A professional investigation in 10 of the 16 federal states of Germany, corresponding to 2022, indicates that five people per day were the target of far-right, racist or anti-Semitic violence. 2,871 people were directly affected by the 2,093 attacks in Mecklenburg, Brandenburg, Berlin, Saxony, Saxony-Anhalt, Thuringia, Baden-Württemberg, Hamburg, North Rhine-Westphalia and Schleswig-Holstein. Robert Kusche, member of the Association of Counseling Centers for Victims of Far-right, Racist and Anti-Semitic Violence and director of the Regional Offices of Education, Integration and Democracy of Saxony, said that this is “a new increase in the number of attacks.” Among the victims, 520 were children and adolescents, almost double compared to 288 in 2021. Crimes for injuries increased, there was one murder and 17 attempted homicides. Anti-Semitic attacks have quadrupled, from 54 in 2021 to 204 in 2022.
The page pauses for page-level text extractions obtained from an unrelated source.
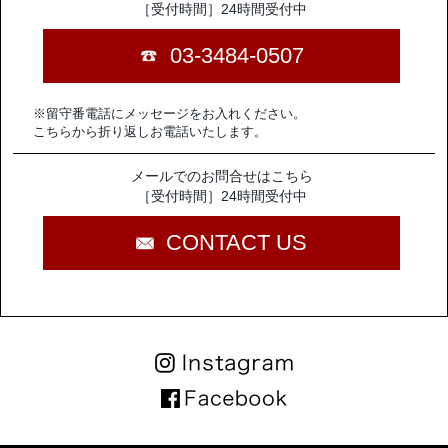
［受付時間］24時間受付中
03-3484-0507
※留守番電話にメッセージをお入れください。
こちらから折り返しお電話いたします。
メールでのお問合せはこちら
［受付時間］24時間受付中
CONTACT US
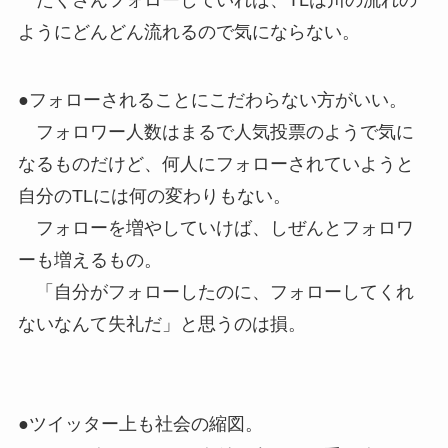
たくさんフォローしていれば、TLは川の流れの
ようにどんどん流れるので気にならない。
●フォローされることにこだわらない方がいい。
フォロワー人数はまるで人気投票のようで気に
なるものだけど、何人にフォローされていようと
自分のTLには何の変わりもない。
フォローを増やしていけば、しぜんとフォロワ
ーも増えるもの。
「自分がフォローしたのに、フォローしてくれ
ないなんて失礼だ」と思うのは損。
●ツイッター上も社会の縮図。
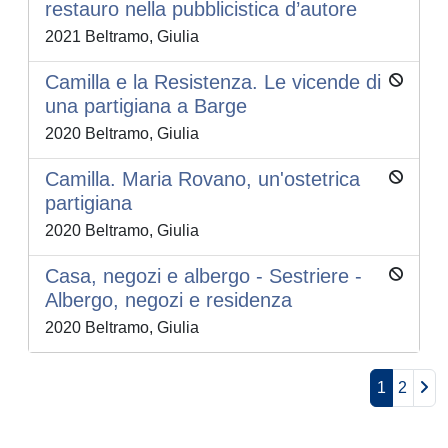
restauro nella pubblicistica d’autore
2021 Beltramo, Giulia
Camilla e la Resistenza. Le vicende di
una partigiana a Barge
2020 Beltramo, Giulia
Camilla. Maria Rovano, un'ostetrica
partigiana
2020 Beltramo, Giulia
Casa, negozi e albergo - Sestriere -
Albergo, negozi e residenza
2020 Beltramo, Giulia
1
2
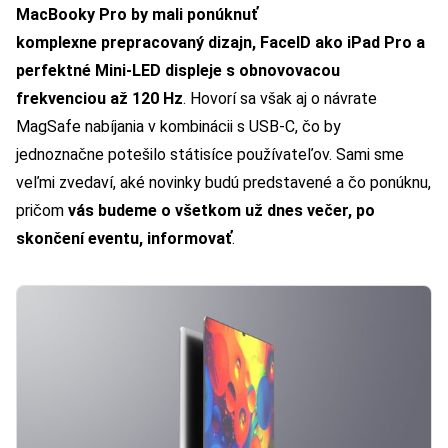
MacBooky Pro by mali ponúknuť
komplexne prepracovaný dizajn, FaceID ako iPad Pro a
perfektné Mini-LED displeje s obnovovacou
frekvenciou až 120 Hz
. Hovorí sa však aj o návrate
MagSafe nabíjania v kombinácii s USB-C, čo by
jednoznačne potešilo státisíce používateľov. Sami sme
veľmi zvedaví, aké novinky budú predstavené a čo ponúknu,
pričom
vás budeme o všetkom už dnes večer, po
skončení eventu, informovať
.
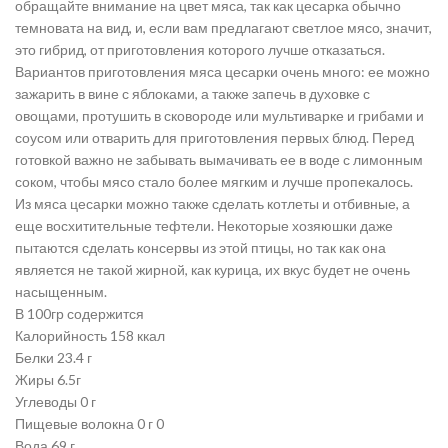
обращайте внимание на цвет мяса, так как цесарка обычно
темновата на вид, и, если вам предлагают светлое мясо, значит,
это гибрид, от приготовления которого лучше отказаться.
Вариантов приготовления мяса цесарки очень много: ее можно
зажарить в вине с яблоками, а также запечь в духовке с
овощами, протушить в сковороде или мультиварке и грибами и
соусом или отварить для приготовления первых блюд. Перед
готовкой важно не забывать вымачивать ее в воде с лимонным
соком, чтобы мясо стало более мягким и лучше пропекалось.
Из мяса цесарки можно также сделать котлеты и отбивные, а
еще восхитительные тефтели. Некоторые хозяюшки даже
пытаются сделать консервы из этой птицы, но так как она
является не такой жирной, как курица, их вкус будет не очень
насыщенным.
В 100гр содержится
Калорийность 158 ккал
Белки 23.4 г
Жиры 6.5г
Углеводы 0 г
Пищевые волокна 0 г 0
Вода 69 г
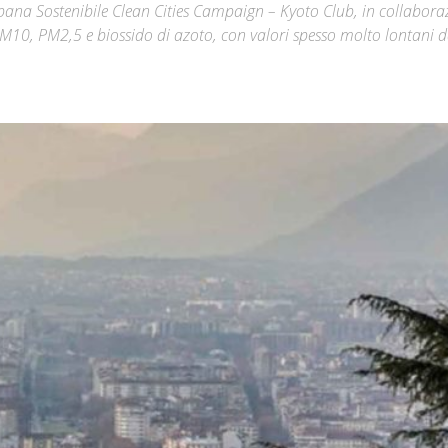
rbana Sostenibile Clean Cities Campaign – Kyoto Club, in collabora
PM10, PM2,5 e biossido di azoto, con valori spesso molto lontani d
Città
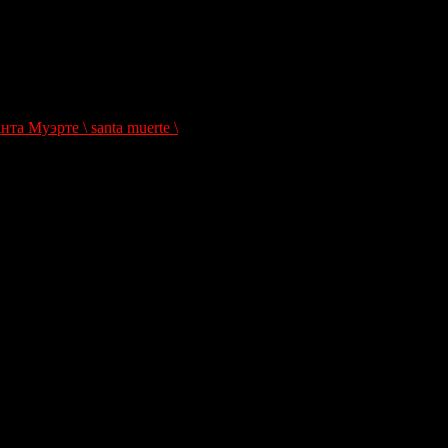
а Муэрте \ santa muerte \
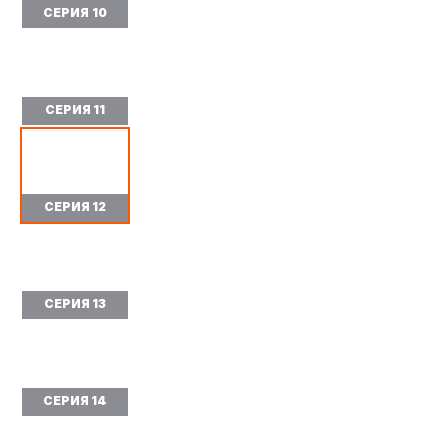
СЕРИЯ 10
СЕРИЯ 11
СЕРИЯ 12
СЕРИЯ 13
СЕРИЯ 14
Kusche was categorical in his statements so that there are no doubts. He said: “The poor and incomplete registration and recognition by the police and justice of racism, anti-Semitism and far-rightism as motives of crime hides the extent of the threat and the dimensions of far-right violence and leaves those affected defenseless.” To make the picture worse, the lawyer and head of the Ombudsman’s office in Berlin, Doris Liebscher was lapidary: “Too often, victims of racist and anti-Semitic violence are attributed guilt or co-responsibility in an attack, and to this is added that, above all, racist motives are hardly recognized as such or are not taken into account by the investigative authorities. nor the courts, which leads the victims to choose not to denounce.”

This context means that no one can be surprised by what happened at the Mercedes Benz Arena in Berlin this week. The musician and anti-Semitic militant Roger Waters adorned his presentation there adding all the aggressions, grievances, brutalities, that a society or blind or accomplice or both can allow, and even more, to applaud and cheer. The Mercedes Benz Arena was this week Munich 1933. Waters arrived on stage dressed in the SS uniform. Waters hung a pig again, but this time with legends, it’s not something that someone didn’t understand the message, and the legends together with caricatured businessmen as in Der Sturmer said that “they pull the piolas to lead the world.” Waters put on the screen the name of a journalist who died in the West Bank during an armed confrontation and equated her death with that of Anne Frank. In 2023, in the capital of Germany, Nazism returned from the hand of an Englishman who fervently supports Putin, applauds every massacre in Ukraine and hates Jews with Hitler’s fervor. In 2023, in the capital of Germany, the SS uniform was seen again with impunity on a stage, while thousands and thousands howled in delirium in the 1930s. In 2023, in the capital of Germany, the Shoah was trivialized as much as possible, 6 million murdered Jews were spat on and the memory of Anne Frank and one and a half million Jewish children killed by the Nazi hordes were trampled on.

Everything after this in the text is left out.